Cette histoire tirée de la saga Twilight se situe à l'époque d'Edward à partir de 1918. Je me suis basée à certains moments sur ce que S. Meyer relatait du passé des Cullens et des Quileutes et à d'autres moments, j'ai laissé mon imaginaire parler.

Résumé :

1918. Bella habite depuis toujours à Forks chez Charlie et Renée. Elle commence un métier d'infirmière à l'hôpital de Forks aux côtés de Carlisle qui cache un lourd secret mais surtout elle va rencontrer un jeune pilote qui va bouleverser sa vie à jamais...

Les personnages sont tous tirés de la Saga de S. Meyer.

Bonne lecture !

Chapitre 1 - Incident

Juillet 1918

Ce matin, je me levai d'un pas léger, pour la première fois, depuis longtemps, je pouvais faire une grâce matinée. Pas besoin de courir pour aller au lycée, je venais de terminer mes études d'infirmière.

Je me dirigeai vers la fenêtre et tira les rideaux, encore de la pluie pour aujourd'hui, rien de surprenant à Forks!

Je quittai ma chambre, dans ma chemise de nuit, et descendis les marches pour arriver dans la cuisine. Renée, ma mère, était en train de préparer le petit déjeuner :

- Bonjour ma chérie, tu as bien dormi? Me dit-elle avec un grand sourire en se retournant vers moi, la poêle à la main, la spatule dans l'autre, et un torchon sur l'épaule.

- Oui, merci, qu'est-ce que tu fais?

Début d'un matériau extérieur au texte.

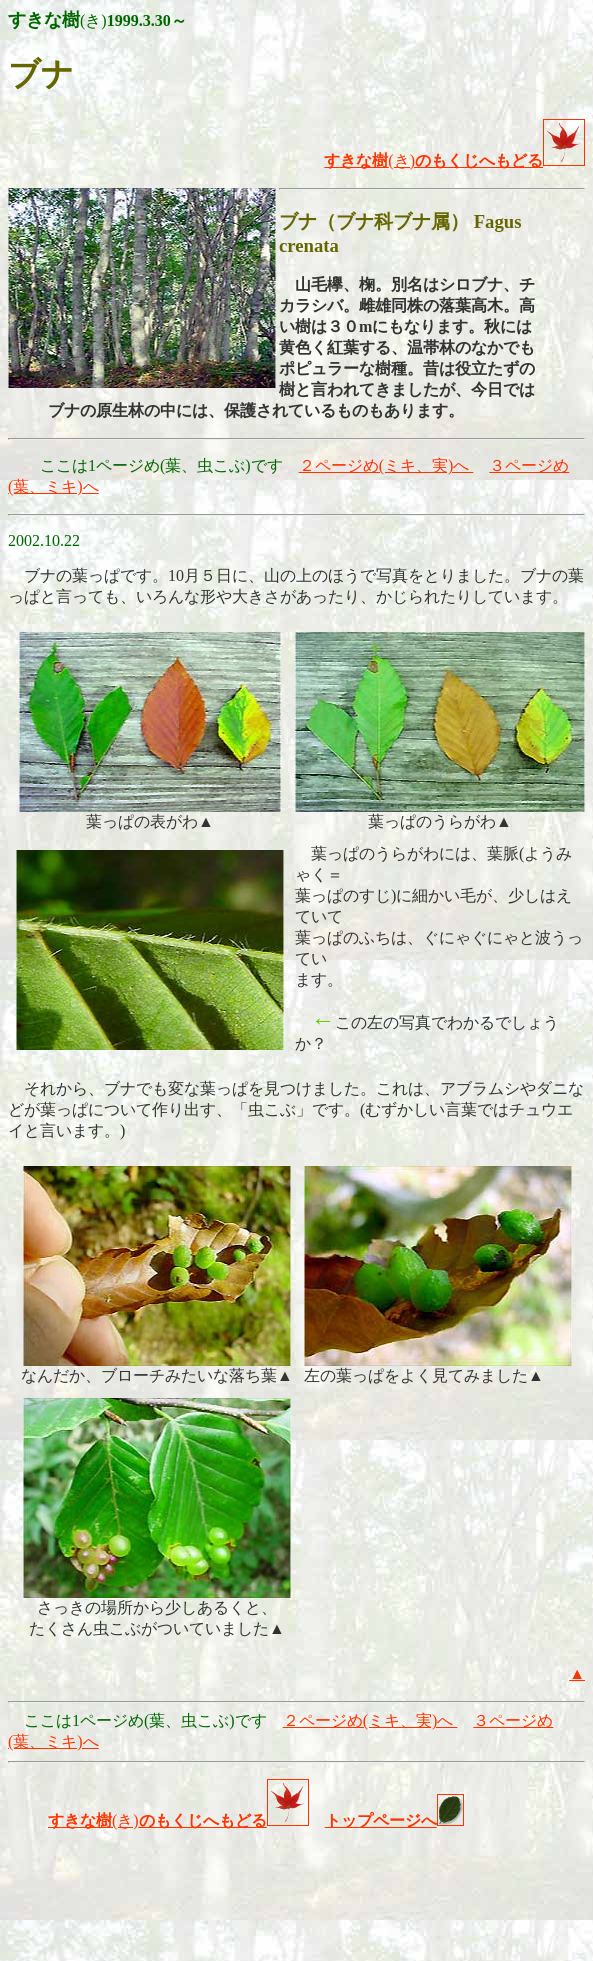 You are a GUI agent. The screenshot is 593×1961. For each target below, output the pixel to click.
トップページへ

Je savais très bien ce qu'elle faisait mais l'idée que ce qu' elle préparait m'étais destiné m'effrayait un peu, car c'est la première fois que je voyais Renée derrière les fourneaux depuis ces 2 dernières années. En fait, c'était depuis que j'avais pris des cours de cuisine au lycée!

- Je te prépare ton petit déjeuner! Tu as faim j'espère?

- Euh…

-Oh Bella, Jacob est passé tout à l'heure pour te voir, étant donné que tu dormais encore, je n'ai pas voulu te réveiller, pour que tu puisses profiter de ta première journée de vacances, je lui ai donc proposé de repasser ce midi et de rester manger.

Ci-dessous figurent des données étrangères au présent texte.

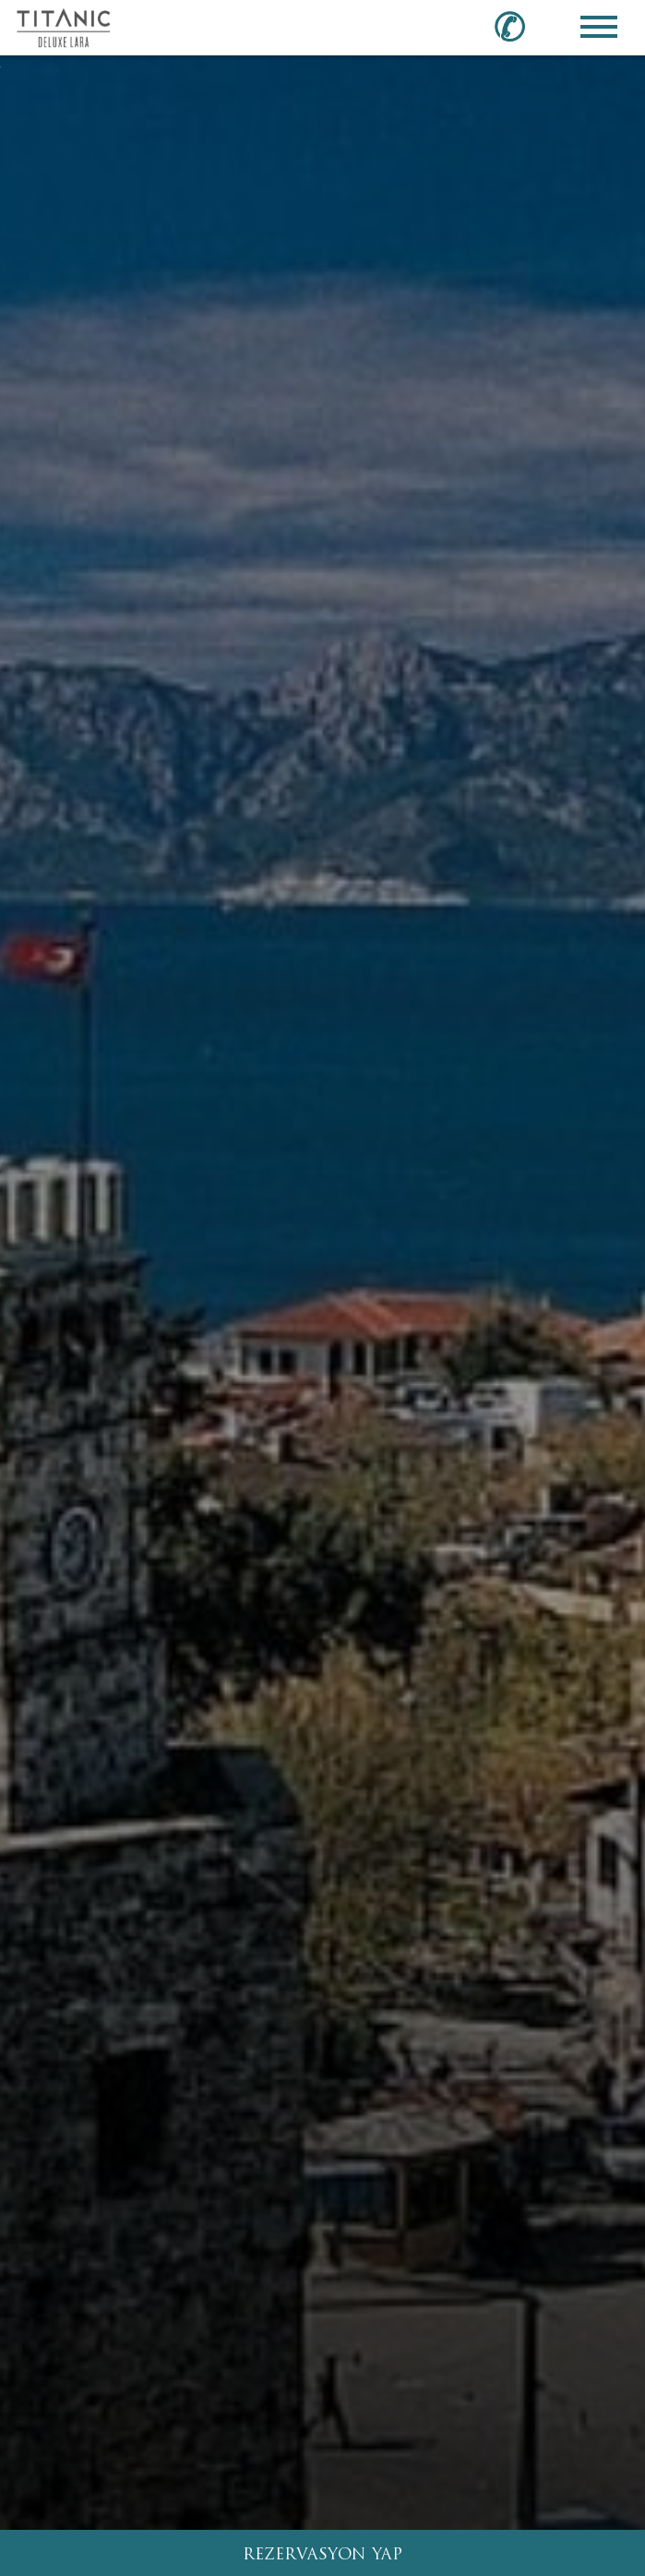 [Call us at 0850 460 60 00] (520, 25)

- Mais quelle heure est-il pour qu'il soit déjà passé? Je n'étais pas du genre à traîner longtemps au lit.

- Il est 10h30, Bella!

- Quoi! Mais maman, tu aurais dû me réveiller, j'ai peut-être fini mes études mais il faut que je trouve un travail! Je t'avais dit de me réveiller au plus tard à 9h00! Je voulais trouver un travail rapidement pour pouvoir m'acheter un vélo neuf car j'en avais assez du mien qui déraillait sans arrêt.

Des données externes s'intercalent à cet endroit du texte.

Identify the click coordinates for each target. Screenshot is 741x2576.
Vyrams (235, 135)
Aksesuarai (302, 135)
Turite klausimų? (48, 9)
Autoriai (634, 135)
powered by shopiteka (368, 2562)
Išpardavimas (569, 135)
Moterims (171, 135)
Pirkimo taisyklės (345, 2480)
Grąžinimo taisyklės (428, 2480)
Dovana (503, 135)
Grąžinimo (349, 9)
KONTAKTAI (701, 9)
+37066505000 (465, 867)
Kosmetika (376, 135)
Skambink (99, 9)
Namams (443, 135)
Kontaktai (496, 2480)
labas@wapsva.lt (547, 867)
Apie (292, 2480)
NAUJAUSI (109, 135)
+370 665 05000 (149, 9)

- Oh ma fille, cela peut attendre demain, tu peux bien t'accorder une journée de répit? C'était bien ma mère, toujours à remettre les choses au lendemain, je me demandais vraiment laquelle de nous deux était la plus mûre. Allez assis-toi et mange ça va te faire du bien! J'ouvris grand les yeux quand je vis le contenu de mon assiette. Désolé ils ont un peu brûlé.

Un peu! Les œufs étaient plus noirs que jaunes!

- Merci, Renée…

- Maman! Me reprit-elle.

- Merci, Maman. J'avais pris l'habitude d'appeler mes parents par leur prénom, ce qu'ils n'appréciaient guère.

Je pris mon courage à deux mains, plantai ma fourchette dans mon assiette d'oeufs et ouvris ma bouche pour accueillir ce succulent repas sous le regard bienveillant de Renée.

- C'est bon me dit-elle? Je l'ai fait avec amour! Ajouta-t-elle.

Là j'étais obligée de mentir.

- Oui…euh … c'est bon! Je sentis que je allais être malade les œufs avaient goût de charbon.

La tête baissée au dessus de mon assiette, j'entendis ma mère crier soudainement :

- Oh, mon dieu! Charlie!

Je suivis son regard qui se dirigeait vers la porte d'entrée. Et là, je vis Charlie, mon père, soutenu par le Dr Cullen, il avait du sang sur la tempe et son pantalon était déchiré et ensanglanté.

-Oh papa! Criai-je en voyant mon père à la limite de l'inconscience.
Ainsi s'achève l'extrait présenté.